Python and NLTK is necessary to build and run this project.
Python (works with 2.7.11)
NLTK (works with 3.2.5)
The module is named as pos_tagger and for the given sentence tag(sentence) will return (word, tag) pairs.
The system is trained with the development file provided in CENG463 course it includes 5110 sentences. For training:
python training_tagger.py
Example:
>>> from pos_tagger import tag
>>> tag('Bunu başından beri biliyordum zaten .')
[('Bunu', 'Pron'), ('başından', 'Noun_Abl'), ('beri', 'Postp'), ('biliyordum', 'Verb'), ('zaten', 'Adv'), ('.', 'Punc')]
Build and Run Using Docker
docker build -t tagger .
docker run -it tagger python
When the shell is opened:
>>> from pos_tagger import tag
>>> tag('Bunu başından beri biliyordum zaten .')

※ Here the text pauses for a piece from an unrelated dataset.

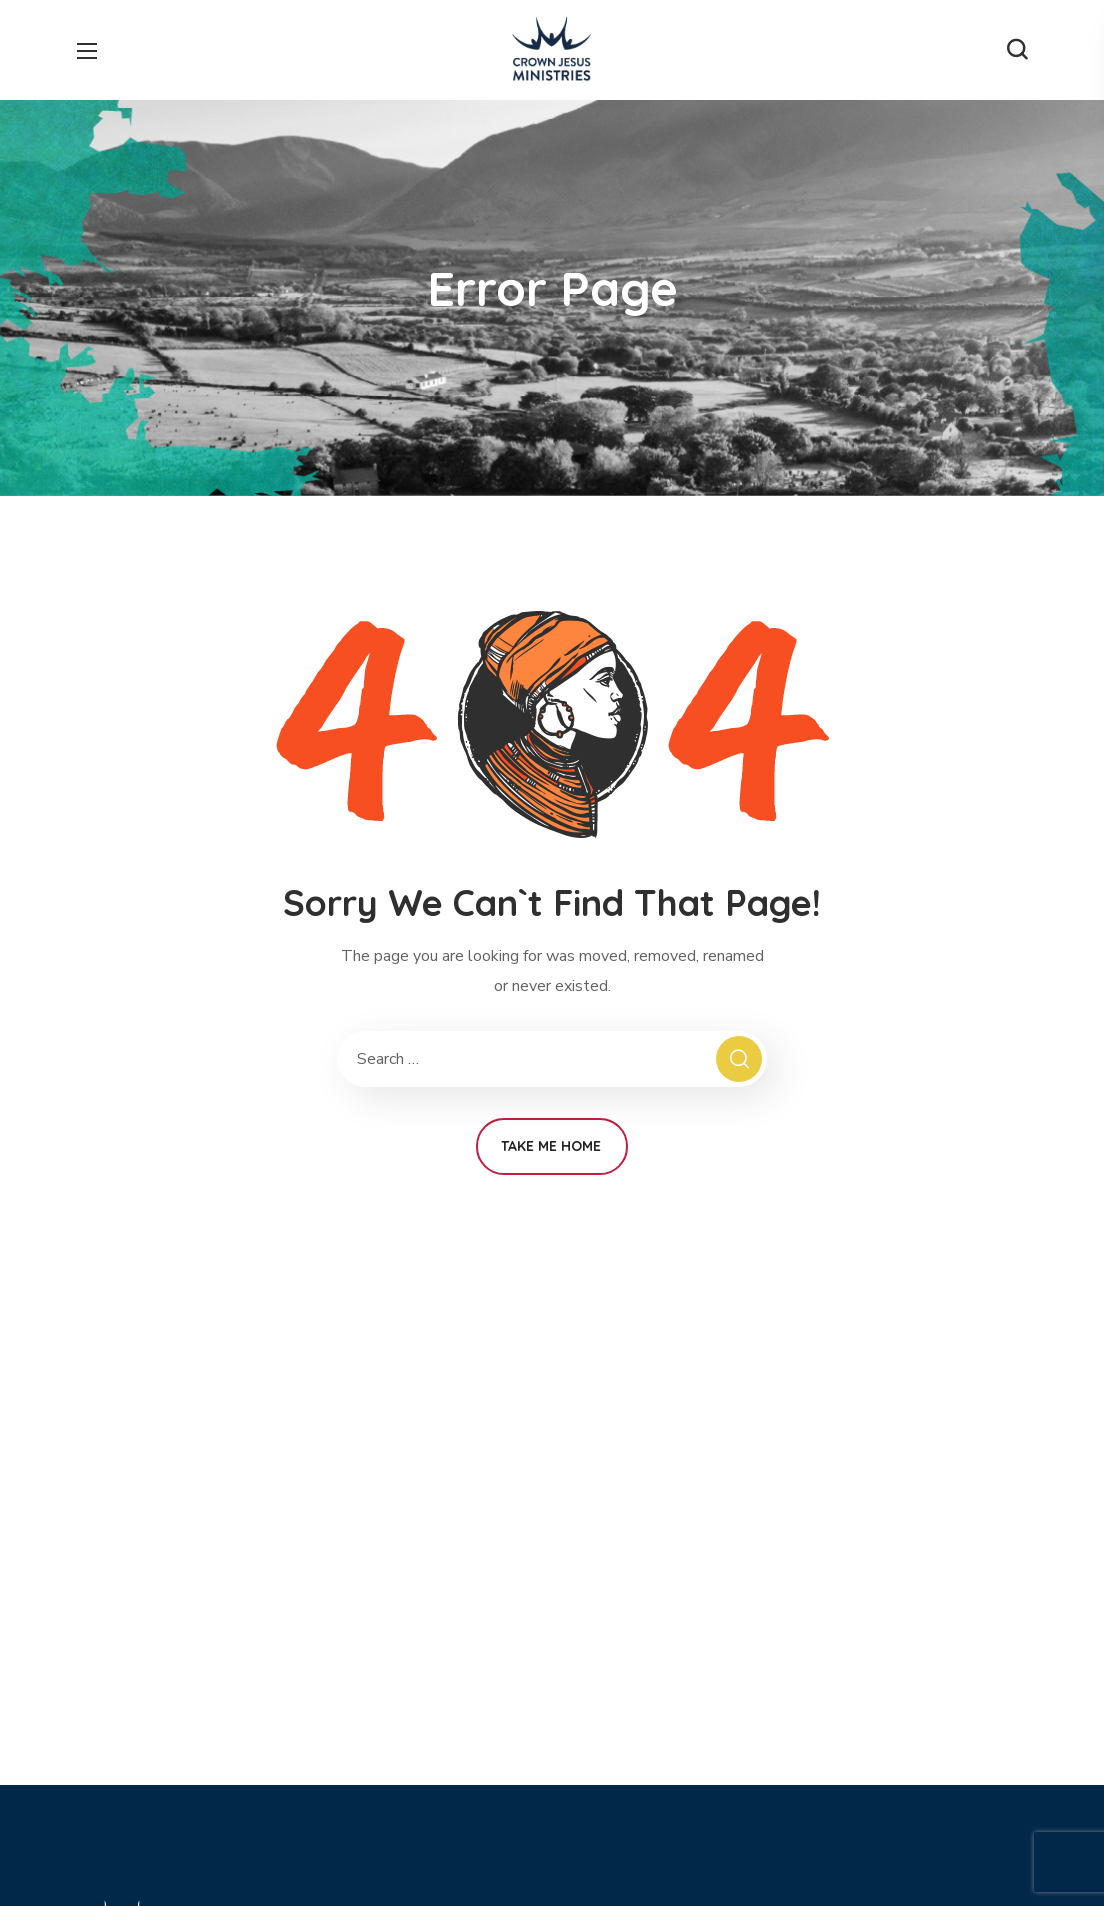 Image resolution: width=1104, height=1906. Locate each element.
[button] (1017, 50)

[('Bunu', 'Pron'), ('başından', 'Noun_Abl'), ('beri', 'Postp'), ('biliyordum', 'Verb'), ('zaten', 'Adv'), ('.', 'Punc')]
Implementation Idea
In this part-of-speech tagger application, a transformation based POS system is implemented. In this approach, transformation-based tagger uses rules to specify which tags are possible for words and supervised learning to examine possible transformations, improvements and re-tagging.
Using NLTK functions, tagged corpus provided in development.sdx is read for training and validation purposes. Then, this set is randomly divided into training and development with 85% and 15%.
As a transformation-based tagger, Brill tagger of NLTK is implemented with maximum rules of 300 and minimum score of 3. Brill tagger uses a general tagging method at the first stage and a trigram tagger is used for that purpose. Back-off stages of this trigram tagger is provided in the next page. Since sufficient information cannot be found about rule templates of Brill tagger, default templates given in demo code is directly used.
Considering k-fold cross validation, this tagger is trained and its performance is tracked, which will be explained in the next section. Flow of operations is shown as a diagram in the following page.
Results
The accuracy of this method is tracked for each folding stage in order to avoid over fitting. Since this tagger will be used for tagging unseen sentences we should avoid generating a model which over fits to our development set.
For 10-fold validation, accuracy of the model can be plotted as below:
Considering the plot above, the tagger is evaluated at most 6 times by folding training and evaluation tests. The final tagger provided is expected to have 95% of accuracy on development as can be seen from the figure. This final tagger is saved to my_tagger.yaml file by training_tagger module and it is exported when pos_tagger module is called.
Future Work
The main problems related to this model can be listed as following:
Considering the relatively small development set, there is a high probability of over fitting. Therefore, accuracy level of this model in unseen data can vary very largely.
Although implemented, good source of information about Brill rule templates cannot be found. Therefore, better rule templates can be found or unnecessary ones can be eliminated.
Considering Turkish as an agglutinative language, rule based methods can be used as back-off or base stage of Brill tagger. Because adding another affix can mislead the tagger as following:
To conclude, when the model is evaluated with random parts from development set, accuracy level is calculated as following:
# of Trial
Minimum
Maximum
Average
Std. Dev.
49
91%
96%
95%
1%
As it is mentioned in Results part, this level of accuracy was expected on random parts of development set. Considering mentioned possible improvements, this model can be enhanced to result with a higher accuracy, especially on tagging unseen sentences.